= REQUIREMENT =
State the count of lines below featuring the word "news", and write nothing further.
========================================================================
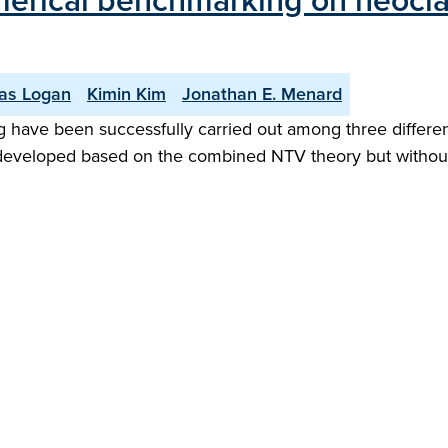
rical benchmarking on neoclass
las Logan
Kimin Kim
Jonathan E. Menard
ave been successfully carried out among three different 
eveloped based on the combined NTV theory but without ge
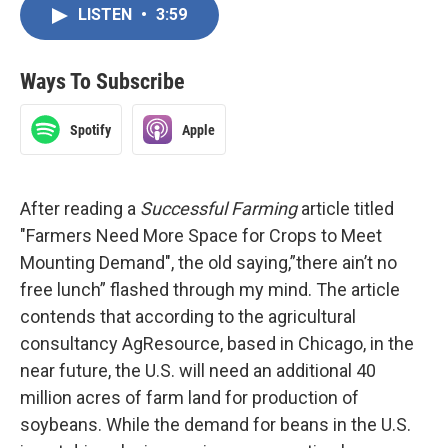
LISTEN
•
3:59
Ways To Subscribe
Spotify
Apple
After reading a
Successful Farming
article titled
"Farmers Need More Space for Crops to Meet
Mounting Demand", the old saying,”there ain’t no
free lunch” flashed through my mind. The article
contends that according to the agricultural
consultancy AgResource, based in Chicago, in the
near future, the U.S. will need an additional 40
million acres of farm land for production of
soybeans. While the demand for beans in the U.S.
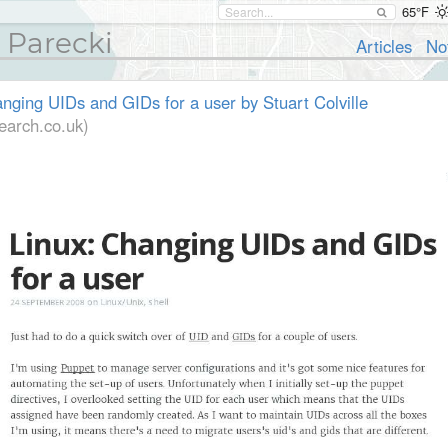
65°F
 Parecki
Articles
No
nging UIDs and GIDs for a user by Stuart Colville
earch.co.uk)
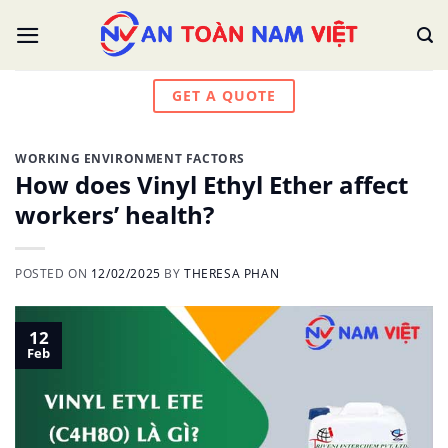
Skip
to
content
GET A QUOTE
WORKING ENVIRONMENT FACTORS
How does Vinyl Ethyl Ether affect
workers’ health?
POSTED ON
12/02/2025
BY
THERESA PHAN
12
Feb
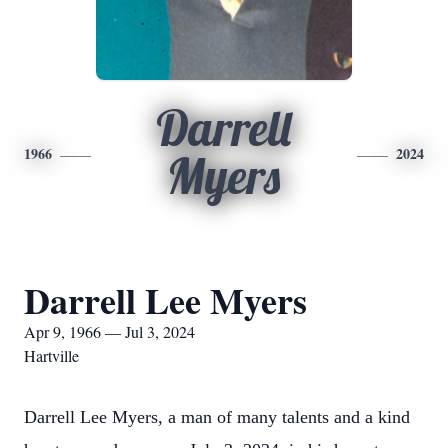
Darrell
1966
2024
Myers
Darrell Lee Myers
Apr 9, 1966 — Jul 3, 2024
Hartville
Darrell Lee Myers, a man of many talents and a kind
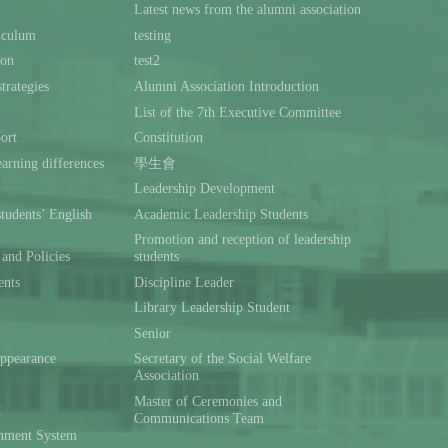
Latest news from the alumni association
iculum
testing
ion
test2
trategies
Alumni Association Introduction
List of the 7th Executive Committee
ort
Constitution
rning differences
學生會
Leadership Development
students’ English
Academic Leadership Students
Promotion and reception of leadership
and Policies
students
ents
Discipline Leader
Library Leadership Student
Senior
ppearance
Secretary of the Social Welfare
Association
Master of Ceremonies and
t
Communications Team
hment System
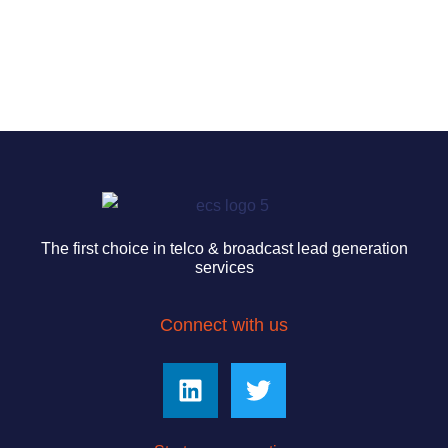
The first choice in telco & broadcast lead generation
services
Connect with us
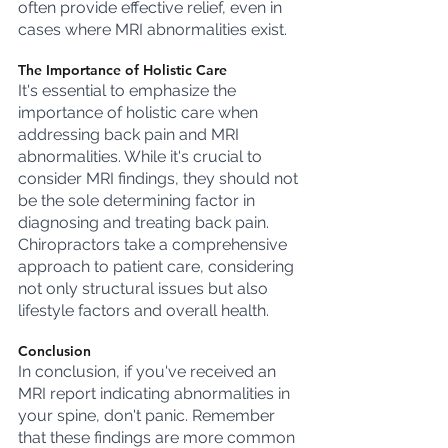
often provide effective relief, even in 
cases where MRI abnormalities exist.
The Importance of Holistic Care
It's essential to emphasize the 
importance of holistic care when 
addressing back pain and MRI 
abnormalities. While it's crucial to 
consider MRI findings, they should not 
be the sole determining factor in 
diagnosing and treating back pain. 
Chiropractors take a comprehensive 
approach to patient care, considering 
not only structural issues but also 
lifestyle factors and overall health.
Conclusion
In conclusion, if you've received an 
MRI report indicating abnormalities in 
your spine, don't panic. Remember 
that these findings are more common 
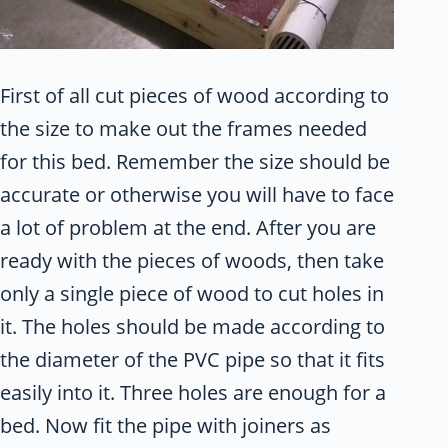
First of all cut pieces of wood according to
the size to make out the frames needed
for this bed. Remember the size should be
accurate or otherwise you will have to face
a lot of problem at the end. After you are
ready with the pieces of woods, then take
only a single piece of wood to cut holes in
it. The holes should be made according to
the diameter of the PVC pipe so that it fits
easily into it. Three holes are enough for a
bed. Now fit the pipe with joiners as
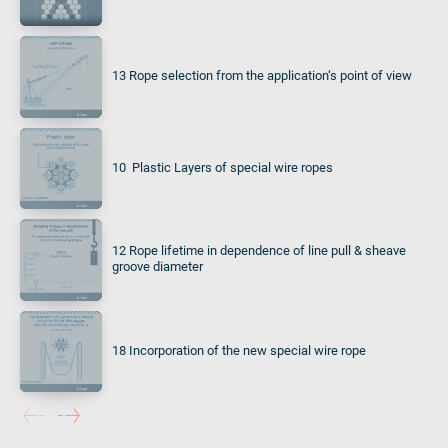
13 Rope selection from the application‘s point of view
10 Plastic Layers of special wire ropes
12 Rope lifetime in dependence of line pull & sheave
groove diameter
18 Incorporation of the new special wire rope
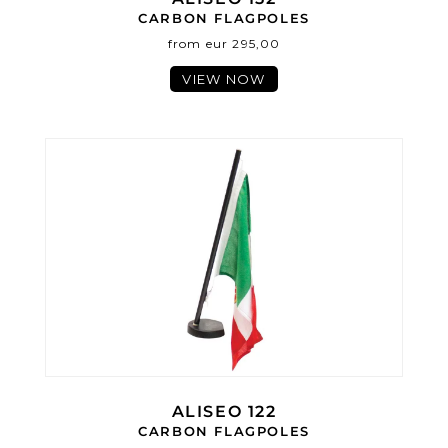
CARBON FLAGPOLES
from eur 295,00
VIEW NOW
ALISEO 122
CARBON FLAGPOLES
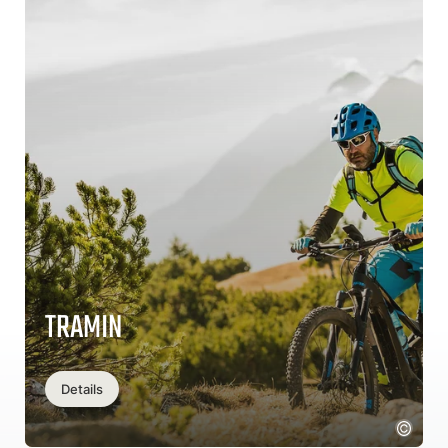
TRAMIN
Details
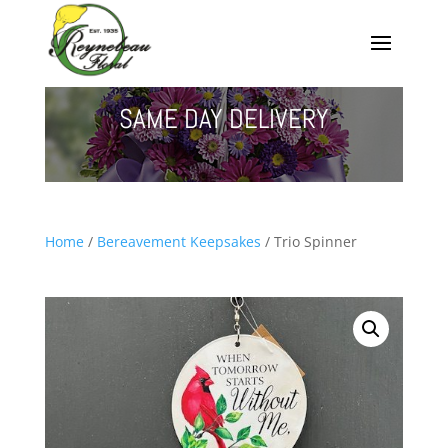
SAME DAY DELIVERY
Home
/
Bereavement Keepsakes
/ Trio Spinner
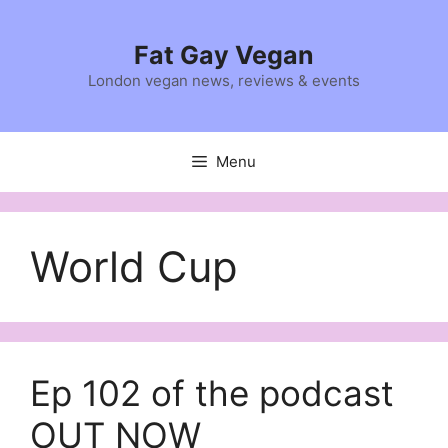
Skip
to
Fat Gay Vegan
content
London vegan news, reviews & events
Menu
World Cup
Ep 102 of the podcast
OUT NOW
========================================================================
= RESULT FOR THIS EXERCISE =
2